Confessions Of A Nazi Spy

Anatole Litvak’s Confessions of a Nazi Spy, the first anti-Nazi feature film produced by a Hollywood studio, was released by Warner Bros. on May 6, 1939, shortly before the outbreak of World War II. This taut espionage thriller stars the Romanian-born Jewish actor Edward G. Robinson as an FBI agent who breaks up a Nazi espionage ring in the United States.

A box office hit screened recently on the Turner Classic Movie channel, it was re-released in 1940 with a new ending to incorporate Germany’s invasions of Poland, France, Holland, Belgium and Norway.

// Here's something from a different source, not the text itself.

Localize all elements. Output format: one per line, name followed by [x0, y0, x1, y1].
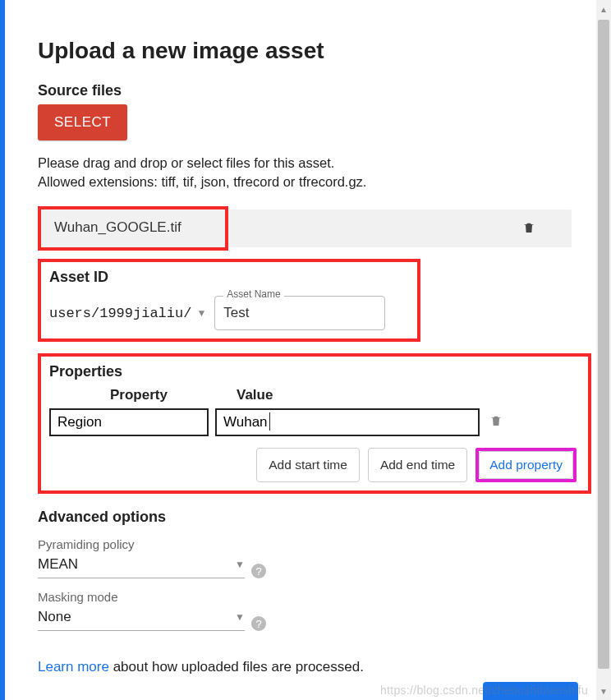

As expected, the Nazi regime was outraged by its harsh portrayal of Germany. German officials let it be known that all future films that used its cast or crew would be banned in Germany. German Propaganda Minister Joseph Goebbels went one step further. He ordered the state-owned movie industry to produce retaliatory documentaries that cast American society in a negative light.

Attempting to curry favor with Germany, a number of countries ranging from Japan and Italy to Ireland and Brazil banned Confessions of a Nazi Spy.

When word got out that Warner Bros. was making this film, the German consul-general in Los Angeles tried to nip it in the bud.

Its growing notoriety was such that some German-born actors, including Marlene Dietrich and Anna Sten, apparently rejected roles in it because they feared that their participation would endanger their relatives still living in Germany.

Fritz Kuhn, the leader of the German-American Bund, a pro-Nazi organization, attempted to block its release by filing a $5,000,000 libel suit against Warner Bros. and requesting a temporary injunction against the exhibitors. A federal judge denied his request.

In response, Warner Bros. filed a counter suit against Kuhn, contending that the German-American Bund was an “active militant propaganda agency” of the Nazi regime, and that its members were “abusing the rights and privileges of American citizens.”

Kuhn dropped his suit following accusations that he had embezzled Bund funds. From that point onward, Kuhn and the Bund would be on a downward trajectory.

Confessions of a Nazi Spy, which is one hour and 50 minutes in length, is based on a series of New York City newspaper articles that exposed the subversive activities of a group of American Nazi traitors in the employ of the German government. They all appear to be linked to the German-American Bund, which aspired to establish a fascist, antisemitic, pro-German government in the United States.

The main character, Dr. Karl Kassel (Paul Lukas), is directly modelled after Kuhn. Like Kuhn, he is a German national who immigrated to the United States. A reserve officer in the U.S. Navy, Kassel is proud of the “new Germany” and adores its authoritarian fuhrer, Adolf Hitler.

Kassel believes that German Americans like himself must save America from chaos and racial defilement and lead it into a mutually beneficial alliance with Germany. He promotes “Americanism,” but rails against the U.S. constitution and the Bill of Rights. Oddly enough, he does not mention Jews in his tirades. Presumably, Warner Bros. deliberately kept Jews out of the picture so as to universalize the danger that Nazis posed to all Americans.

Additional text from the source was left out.